Lennox Godwin
April 9, 2026
Lennox Godwin
It was just a quiet evening at home not unlike any other. Colton and Jessica Godwin thought they were simply winding down after another ordinary day with their one-year-old son, Lennox. He had just had his one-year checkup and, by all accounts, was a perfectly healthy toddler. Colton was giving him a bath when everything suddenly changed.
“He was completely fine,” Colton remembers. “Then out of nowhere, he seized up. I didn’t realize it at the time. He threw his head back and his hands clenched up—it’s called posturing.”
Lennox was having seizures, completely unresponsive, and what followed were the longest moments of their lives: Lennox stopped breathing, and his parents had to give him rescue breaths while dialing 911.
By what they both call nothing short of divine timing, their neighbor, Tony—who happens to be a retired paramedic—and his wife, Tiffany, were home that night. “By the grace of God, the one night a week he’s home, he was there,” Jessica says. “They came over within two minutes.”
Lennox was rushed to the nearest hospital, where doctors stabilized him before transferring him to USA Women’s and Children’s Hospital. That first night, physicians believed Lennox might have hit his head and caused a brain bleed. A CT scan revealed bleeding in his brain, but the full picture had yet to be revealed. The next morning brought a follow-up scan showed a much more serious diagnosis: a ruptured aneurysm.
Doctors immediately performed an emergency procedure to place an external ventricular drain—known as an EVD—to relieve the dangerous pressure building inside his brain. But even with that lifesaving intervention, doctors knew Lennox needed more specialized care.
“The neurosurgeon came in and said they honestly didn’t know what to do,” Colton says. “He said they’d have to move him to Children’s of Alabama. It was extraordinarily rare. They’d never had a case like this. Even Children’s said they hadn’t seen anything like it in a one-year-old.”
Within hours, still intubated and on a ventilator, Lennox was placed on a plane and flown to Children's of Alabama in Birmingham and placed in the Pediatric Intensive Care Unit (PICU). “He was a pretty complicated case and had a lot going on so he stayed there in PICU most of the time,” Jessica says.
Even in the uncertainty, the steady communication from his care team and the PICU gave them reassurance. “Everyone in the PICU did a really good job communicating with us and managing everything going on with Lennox,” she says.
The next morning, the pediatric neurosurgery team attempted a delicate procedure: placing tiny coils into the aneurysm to stop the bleeding. But days later, they learned the coils hadn’t worked. The next option was something far more experimental.
Doctors proposed placing a specialized stent inside Lennox’s middle cerebral artery to redirect blood flow away from the aneurysm—something that had never been done in a patient his age.
“The other option was a craniotomy,” Colton says. “They would have had to go in and physically clamp the aneurysm, and that could have caused strokes.”
The family and doctors chose to attempt the stent—and it worked—though the healing process wasn’t immediate.
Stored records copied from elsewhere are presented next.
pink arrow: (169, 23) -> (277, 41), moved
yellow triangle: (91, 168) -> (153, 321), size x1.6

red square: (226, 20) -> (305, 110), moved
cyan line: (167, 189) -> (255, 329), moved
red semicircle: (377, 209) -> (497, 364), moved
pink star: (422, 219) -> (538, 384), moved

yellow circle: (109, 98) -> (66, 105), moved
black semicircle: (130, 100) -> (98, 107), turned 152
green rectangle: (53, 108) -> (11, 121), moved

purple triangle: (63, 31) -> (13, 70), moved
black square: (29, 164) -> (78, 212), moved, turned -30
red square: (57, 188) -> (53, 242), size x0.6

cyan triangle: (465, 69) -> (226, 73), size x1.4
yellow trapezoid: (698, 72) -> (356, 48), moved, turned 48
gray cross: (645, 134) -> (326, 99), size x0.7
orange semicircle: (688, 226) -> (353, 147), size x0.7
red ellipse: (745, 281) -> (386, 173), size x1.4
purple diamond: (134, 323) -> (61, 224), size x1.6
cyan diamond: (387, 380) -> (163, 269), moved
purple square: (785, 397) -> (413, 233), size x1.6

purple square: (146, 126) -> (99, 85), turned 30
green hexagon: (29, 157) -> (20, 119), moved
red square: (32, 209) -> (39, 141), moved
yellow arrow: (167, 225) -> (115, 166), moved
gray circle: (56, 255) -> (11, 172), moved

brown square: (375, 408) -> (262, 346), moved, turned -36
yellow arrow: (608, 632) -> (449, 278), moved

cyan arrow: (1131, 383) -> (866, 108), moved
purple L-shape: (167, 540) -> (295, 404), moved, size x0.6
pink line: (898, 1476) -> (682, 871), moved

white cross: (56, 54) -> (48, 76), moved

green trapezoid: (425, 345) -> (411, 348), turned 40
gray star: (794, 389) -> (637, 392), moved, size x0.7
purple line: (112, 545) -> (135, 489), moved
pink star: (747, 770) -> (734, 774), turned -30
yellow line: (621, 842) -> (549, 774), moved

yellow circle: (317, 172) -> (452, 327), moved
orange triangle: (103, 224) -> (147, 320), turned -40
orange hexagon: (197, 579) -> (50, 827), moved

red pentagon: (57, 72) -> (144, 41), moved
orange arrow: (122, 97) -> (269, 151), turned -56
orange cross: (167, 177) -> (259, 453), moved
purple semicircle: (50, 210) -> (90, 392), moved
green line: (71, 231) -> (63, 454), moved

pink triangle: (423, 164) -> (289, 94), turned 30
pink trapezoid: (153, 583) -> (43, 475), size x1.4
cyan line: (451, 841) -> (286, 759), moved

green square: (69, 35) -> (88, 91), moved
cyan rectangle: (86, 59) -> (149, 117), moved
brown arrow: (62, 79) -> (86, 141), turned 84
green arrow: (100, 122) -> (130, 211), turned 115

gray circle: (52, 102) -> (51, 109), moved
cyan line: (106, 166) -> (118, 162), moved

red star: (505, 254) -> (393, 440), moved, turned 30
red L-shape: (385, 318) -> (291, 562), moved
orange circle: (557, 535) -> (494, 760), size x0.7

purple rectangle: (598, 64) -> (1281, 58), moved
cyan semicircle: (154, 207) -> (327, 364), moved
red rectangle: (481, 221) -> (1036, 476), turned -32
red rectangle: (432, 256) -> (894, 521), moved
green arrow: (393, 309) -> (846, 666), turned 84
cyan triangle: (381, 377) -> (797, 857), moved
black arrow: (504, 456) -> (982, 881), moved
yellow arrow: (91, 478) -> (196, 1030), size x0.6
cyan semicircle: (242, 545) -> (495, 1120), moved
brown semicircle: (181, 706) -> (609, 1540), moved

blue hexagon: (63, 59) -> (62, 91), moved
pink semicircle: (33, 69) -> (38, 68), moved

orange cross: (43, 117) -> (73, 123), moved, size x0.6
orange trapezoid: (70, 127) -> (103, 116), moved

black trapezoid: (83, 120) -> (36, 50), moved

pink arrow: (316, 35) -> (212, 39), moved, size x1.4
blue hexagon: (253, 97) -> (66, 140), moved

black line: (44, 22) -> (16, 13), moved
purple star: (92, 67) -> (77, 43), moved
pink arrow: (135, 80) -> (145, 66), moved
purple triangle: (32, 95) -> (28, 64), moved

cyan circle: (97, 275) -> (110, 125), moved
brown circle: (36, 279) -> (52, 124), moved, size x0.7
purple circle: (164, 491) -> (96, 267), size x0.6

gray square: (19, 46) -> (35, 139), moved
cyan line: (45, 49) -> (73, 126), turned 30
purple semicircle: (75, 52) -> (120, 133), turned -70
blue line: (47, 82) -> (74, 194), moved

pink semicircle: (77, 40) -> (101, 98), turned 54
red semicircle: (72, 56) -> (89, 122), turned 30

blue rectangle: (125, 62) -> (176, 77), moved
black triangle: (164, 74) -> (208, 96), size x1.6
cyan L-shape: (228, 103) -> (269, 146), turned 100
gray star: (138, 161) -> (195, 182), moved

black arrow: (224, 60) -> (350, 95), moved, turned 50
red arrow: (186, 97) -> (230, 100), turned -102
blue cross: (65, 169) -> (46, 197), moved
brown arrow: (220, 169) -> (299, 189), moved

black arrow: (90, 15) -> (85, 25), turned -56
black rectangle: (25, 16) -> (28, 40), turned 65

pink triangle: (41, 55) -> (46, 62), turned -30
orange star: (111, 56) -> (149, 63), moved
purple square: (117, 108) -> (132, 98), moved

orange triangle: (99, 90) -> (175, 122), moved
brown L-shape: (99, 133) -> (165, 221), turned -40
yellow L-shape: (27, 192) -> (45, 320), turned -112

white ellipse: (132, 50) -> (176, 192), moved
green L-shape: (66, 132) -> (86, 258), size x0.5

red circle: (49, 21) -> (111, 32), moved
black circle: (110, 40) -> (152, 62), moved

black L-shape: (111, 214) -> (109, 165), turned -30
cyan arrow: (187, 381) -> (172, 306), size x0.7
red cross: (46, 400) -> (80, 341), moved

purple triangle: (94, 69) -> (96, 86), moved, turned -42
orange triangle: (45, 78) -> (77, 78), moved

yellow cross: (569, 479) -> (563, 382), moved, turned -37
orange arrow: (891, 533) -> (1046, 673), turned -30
The stent works gradually, redirecting blood flow away from the aneurysm so other arteries can take over circulation.
For eight months, the family returned to Birmingham every three months for follow-up scans. But at that eight-month visit, the family received the news they had been longing to hear: the artery had clotted off, and the aneurysm was no longer present.
Now nearly four-and-a-half years old, Lennox is exactly what his parents hoped for all along: a happy, active little boy. “Developmentally he’s great,” Jessica says.
He recently started T-ball, loves anything with wheels or an engine, and spends his days riding his electric bike and dirt bike. He’s also fascinated by excavators and construction equipment—typical little boy interests that feel anything but ordinary to his parents.
Looking back, Jessica says there was a moment when everything shifted emotionally for them.
“As soon as we stepped into Children’s that night, it was like we felt this whole shift in the situation,” she says. “We knew we were where God wanted us to be.”
Colton agrees.
“When the doctor came in that night, we just felt like—okay. We’re going to get through this,” he says. “It will work out.”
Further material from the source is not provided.